**Directions for this task**
Could you please reproduce the entries exactly, leaving out any pictures?

**Records excerpted from a collection**
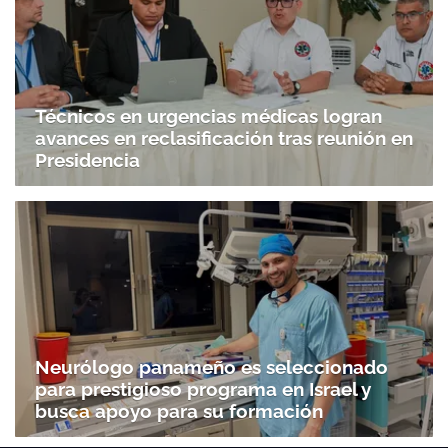
Técnicos en urgencias médicas logran
avances en reclasificación tras reunión en
Presidencia
Neurólogo panameño es seleccionado
para prestigioso programa en Israel y
busca apoyo para su formación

**Solution**
Técnicos en urgencias médicas logran
avances en reclasificación tras reunión en
Presidencia
Neurólogo panameño es seleccionado
para prestigioso programa en Israel y
busca apoyo para su formación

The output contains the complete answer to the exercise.